CUTS must be made at Oxfordshire County Council but money will be spent where people are most in need, according to its leader.

Ian Hudspeth said next year’s budget, set yesterday, will ensure £11.5m more is spent providing adult social care than planned, on top of another £8.5m in children’s social care and, in a last minute change, another £500,000 in an attempt to tackle homelessness.

In 2018/19 the council will spend more than £400m – but has needed to save more than £360m since 2010 and will need to save £21m by 2022.

Mr Hudspeth said: “Our financial position is still extremely tight, and we must work hard to deliver the savings in the medium term financial plan. But I am confident we can and will make those savings.”

Labour leader Liz Brighouse said her party was opposed to measures to increase charges for some people who receive adult social care – which could cost about 1,700 people an extra £1,560 next year.

The council has said it will ensure charges in a more affluent part of the county are reflected in care costs, but Labour has dismissed it as a ‘postcode lottery’.

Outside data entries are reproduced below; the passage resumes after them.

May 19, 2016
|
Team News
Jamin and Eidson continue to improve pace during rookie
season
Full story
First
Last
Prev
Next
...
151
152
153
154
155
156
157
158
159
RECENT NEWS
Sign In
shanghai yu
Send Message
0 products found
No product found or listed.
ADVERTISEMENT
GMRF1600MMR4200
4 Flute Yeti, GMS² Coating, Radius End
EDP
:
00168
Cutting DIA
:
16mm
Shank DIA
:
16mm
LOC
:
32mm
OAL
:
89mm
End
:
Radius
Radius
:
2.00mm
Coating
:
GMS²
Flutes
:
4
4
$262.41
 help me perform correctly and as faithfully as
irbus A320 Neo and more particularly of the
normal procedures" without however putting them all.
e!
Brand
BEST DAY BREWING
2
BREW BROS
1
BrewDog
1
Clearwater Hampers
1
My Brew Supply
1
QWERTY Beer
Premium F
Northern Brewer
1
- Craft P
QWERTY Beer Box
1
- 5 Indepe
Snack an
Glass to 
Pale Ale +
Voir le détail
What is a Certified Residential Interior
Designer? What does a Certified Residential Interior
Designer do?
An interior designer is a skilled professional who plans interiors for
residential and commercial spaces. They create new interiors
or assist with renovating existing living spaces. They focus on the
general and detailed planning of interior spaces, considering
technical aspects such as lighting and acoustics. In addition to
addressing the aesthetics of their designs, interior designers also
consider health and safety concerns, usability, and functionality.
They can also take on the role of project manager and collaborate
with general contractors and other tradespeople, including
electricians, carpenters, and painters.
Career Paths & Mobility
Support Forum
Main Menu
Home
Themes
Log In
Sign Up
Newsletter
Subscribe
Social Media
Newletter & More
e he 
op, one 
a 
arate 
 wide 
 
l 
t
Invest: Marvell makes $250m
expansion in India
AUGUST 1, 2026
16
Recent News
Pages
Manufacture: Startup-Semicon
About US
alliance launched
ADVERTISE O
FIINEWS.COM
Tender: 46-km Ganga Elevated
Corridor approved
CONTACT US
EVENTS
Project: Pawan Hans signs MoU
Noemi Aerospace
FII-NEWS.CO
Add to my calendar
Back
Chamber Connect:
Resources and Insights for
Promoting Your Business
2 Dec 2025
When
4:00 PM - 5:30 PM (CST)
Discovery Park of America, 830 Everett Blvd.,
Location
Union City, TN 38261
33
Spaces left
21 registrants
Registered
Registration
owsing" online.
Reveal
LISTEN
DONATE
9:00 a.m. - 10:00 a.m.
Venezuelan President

Mrs Brighouse said: “ It is monstrous that an elderly vulnerable person in one part of the County should pay more than a resident in similar circumstances in another.”

She added that she felt the amount of money cut from local government in the last decade has been ‘criminal’ and urged councillors to vote against the proposed budget.

She felt the move would show Government that ‘enough is enough’ and that it would show ministers ‘that’s what we think of them and the position they’ve put us in’.

But Labour councillor Emma Turnbull said she was ‘delighted’ that extra money has been put aside to tackle homelessness in 2019/20 – when the council had originally planned to scrap all of its funding that year.

She said her party had put ‘consistent pressure’ on the council to increase homeless provision and prevention services.

The council had planned in 2016 to withdraw all of its homeless budget over two years.

Within the budget papers was also the announcement that plans to partner up with other councils to provide IT services will no longer go ahead – for the time being.

The council had said it hoped to save £2.4m over three years, starting from 2018/19.

It said it will instead be looking at IT savings as part of a ‘wider transformation’ in 2019/20.

Yesterday the council also announced that it will receive an extra £1.4m of additional grant money from Government to fund adult social care.

But the council plans that the money is placed into a contingency fund, with a review planned in next autumn.

The budget was passed, with 36 councillors in favour and 27 opposed. There were no abstentions.

Lib Dems leader Richard Webber said it was ‘obvious’ Oxfordshire should move to a unitary authority – under which Oxfordshire’s five district councils would be axed – to save £25m annually.

The county council provides about 80 per cent of all Oxfordshire’s services, including its fire and rescue service.